We shall present the distributed self-healing model which is especially applicable to reconfigurable networks such as peer-to-peer and wireless mesh networks and present fully distributed algorithms that can 'heal' certain global and topological properties using only local information. Forgiving Graph [PODC 2009; DC 2012] uses a 'virtual graphs' approach maintaining connectivity, low degree increase and closeness of nodes (i.e. stretch). Xheal [PODC 2011; Xheal: localized self-healing using expanders] further maintains expansion and spectral properties of the network. We present a full distributed implementation in the LOCAL message passing model. However, we are working on ideas to allow even more efficient implementations and stronger guarantees.

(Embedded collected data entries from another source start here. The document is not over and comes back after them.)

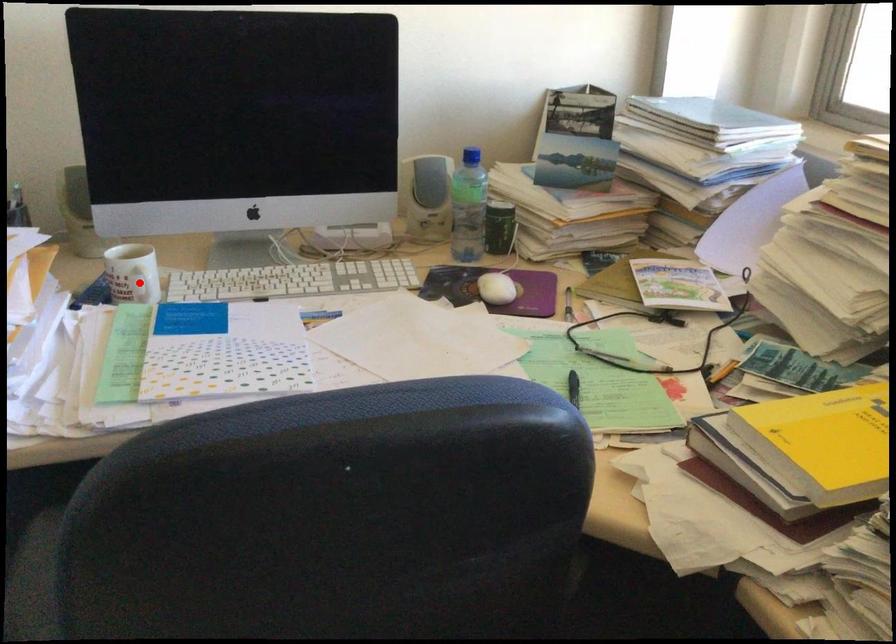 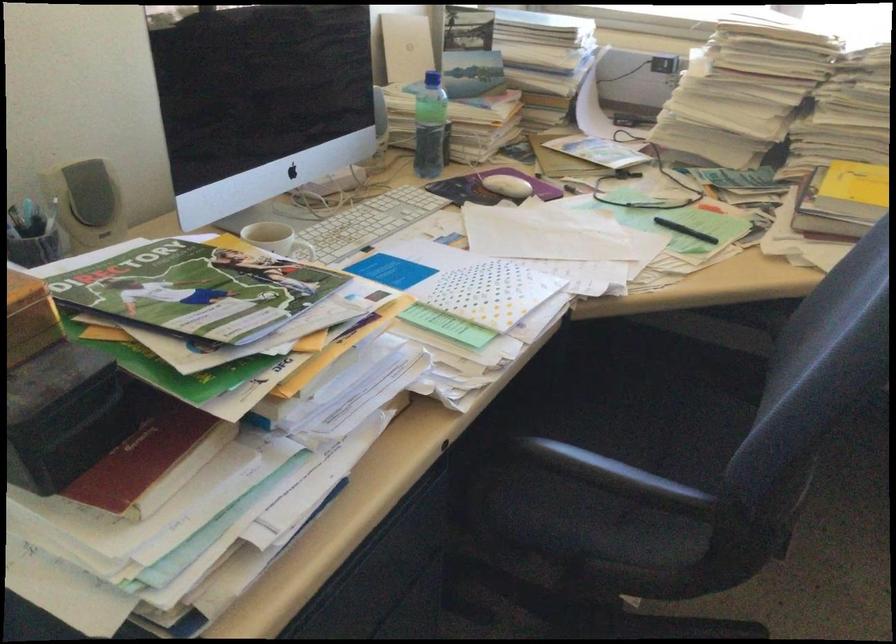 In the second image, find the point that corresponds to the highlighted location in the first image.

(306, 252) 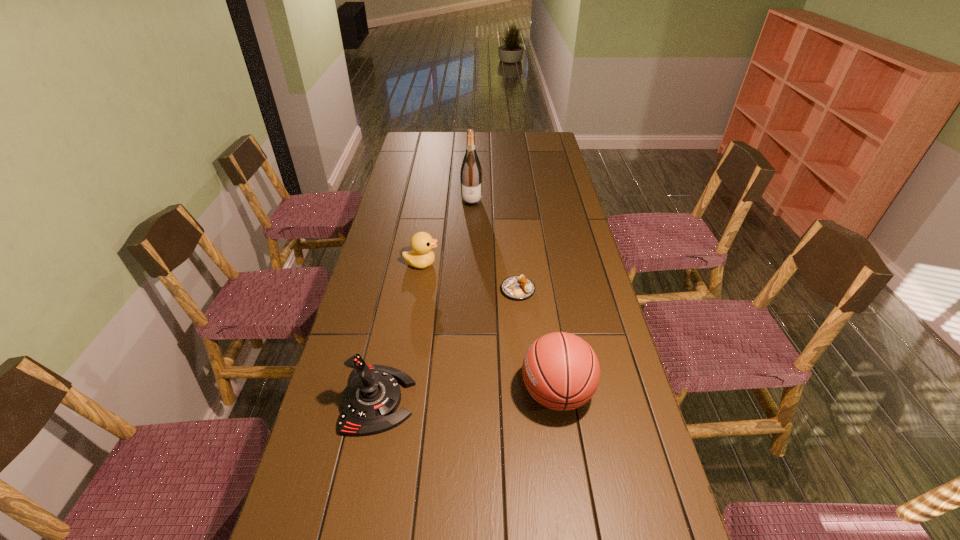 The height and width of the screenshot is (540, 960). I want to click on the third object from left to right, so click(471, 173).

Identify the location of wine bottle. Image resolution: width=960 pixels, height=540 pixels. (471, 173).

Locate an element on the screen. basketball is located at coordinates (561, 371).

You are a GUI agent. You are given a task and a screenshot of the screen. Output one action in this format:
    pyautogui.click(x=<x>, y=<y>)
    Task: Click on the joystick
    Image resolution: width=960 pixels, height=540 pixels.
    Given the screenshot: What is the action you would take?
    pyautogui.click(x=370, y=400)

I want to click on the second shortest object, so click(x=422, y=256).

The image size is (960, 540). I want to click on duck, so click(422, 256).

What are the coordinates of `pastry` in the screenshot? It's located at (516, 287).

Locate an element on the screen. Image resolution: width=960 pixels, height=540 pixels. the shortest object is located at coordinates (516, 287).

You are a GUI agent. You are given a task and a screenshot of the screen. Output one action in this format:
    pyautogui.click(x=<x>, y=<y>)
    Task: Click on the vacant space located on the label of the third object from right to left
    
    Given the screenshot: What is the action you would take?
    click(470, 239)

Image resolution: width=960 pixels, height=540 pixels. What are the coordinates of `vacant region located 0.180m on the logo side of the basketball` in the screenshot? It's located at (456, 393). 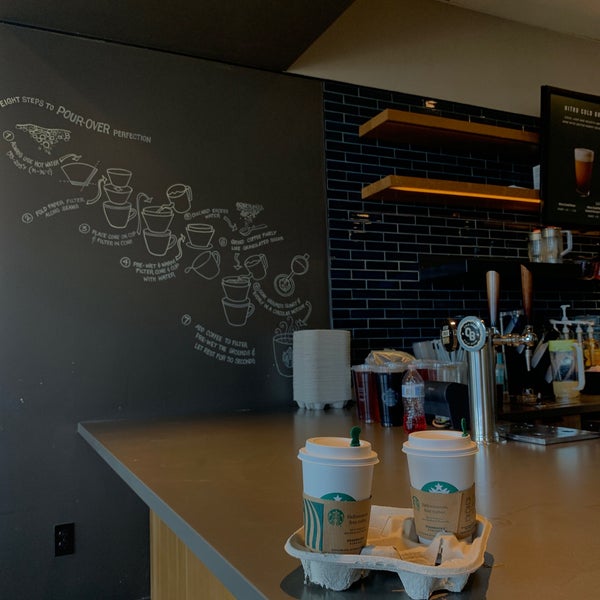 Image resolution: width=600 pixels, height=600 pixels. I want to click on coffee machine, so click(x=519, y=341). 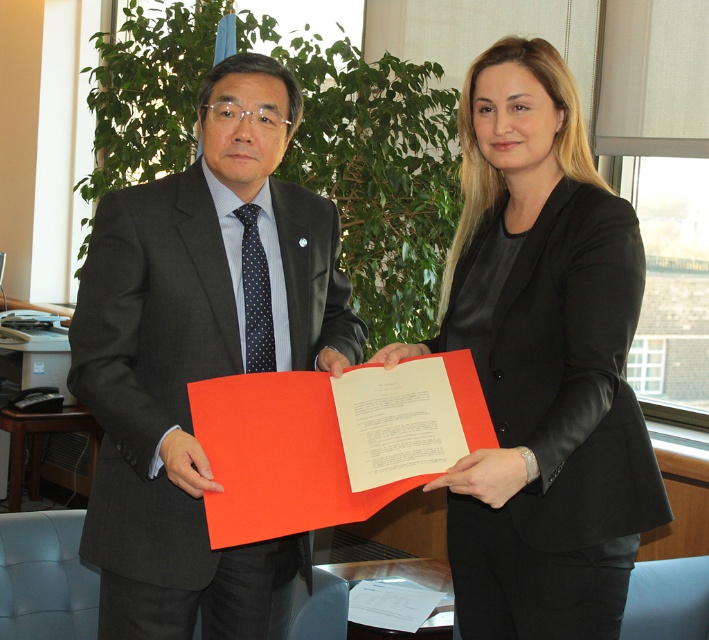 Question: Does black leather jacket at center lie behind matte black suit at center?

Choices:
 (A) yes
 (B) no

Answer: (B)

Question: Which of the following is the closest to the observer?

Choices:
 (A) matte black suit at center
 (B) black leather jacket at center

Answer: (B)

Question: Can you confirm if black leather jacket at center is smaller than matte black suit at center?

Choices:
 (A) no
 (B) yes

Answer: (A)

Question: Which point is closer to the camera?

Choices:
 (A) (530, 442)
 (B) (223, 237)

Answer: (A)

Question: Is black leather jacket at center to the left of matte black suit at center from the viewer's perspective?

Choices:
 (A) yes
 (B) no

Answer: (B) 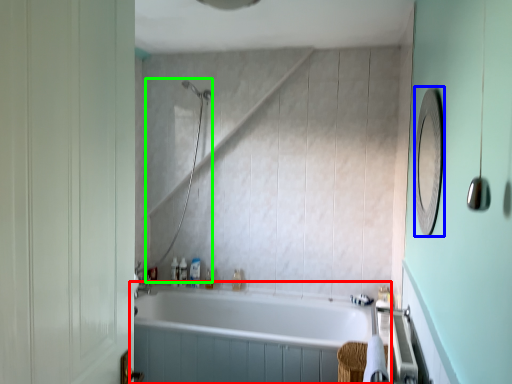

Amitabh Trehan is a postdoc with the information systems group at the faculty of Industrial Engineering at Technion, Haifa, Israel. At Technion, he works with Profs. Shay Kutten and Ron Lavi on distributed systems and game theory. Before Technion, he was a postdoc with Prof. Valerie King (at UVIC, Canada). His Ph.D. Advisor was Prof. Jared Saia (University of New Mexico, USA) with whom he worked on algorithms for self-healing networks. His broad research interests are in theory and algorithms with specific interests in distributed algorithms, networks, and game theory. His interest includes designing efficient distributed algorithms for robustness/self-healing/self-* properties in systems under adversarial attack, and studying game theoretic and other mechanisms for evolving networks, such as social networks or distributed systems (P2P networks etc).